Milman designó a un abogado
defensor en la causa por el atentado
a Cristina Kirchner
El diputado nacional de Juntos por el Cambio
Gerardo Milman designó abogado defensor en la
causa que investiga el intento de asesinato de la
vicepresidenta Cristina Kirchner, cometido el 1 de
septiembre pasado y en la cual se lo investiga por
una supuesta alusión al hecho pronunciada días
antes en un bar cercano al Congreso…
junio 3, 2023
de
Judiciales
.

- - -

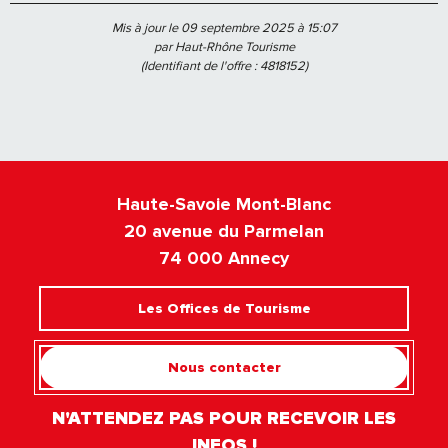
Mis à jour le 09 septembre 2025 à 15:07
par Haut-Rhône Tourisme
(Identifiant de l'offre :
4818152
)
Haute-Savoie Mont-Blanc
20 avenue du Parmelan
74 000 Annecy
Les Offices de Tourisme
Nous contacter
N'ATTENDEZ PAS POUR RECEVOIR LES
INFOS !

- - -

Problem details: Return each line of the records above in which the word "defensor" occurs.

Result:
defensor en la causa por el atentado
Gerardo Milman designó abogado defensor en la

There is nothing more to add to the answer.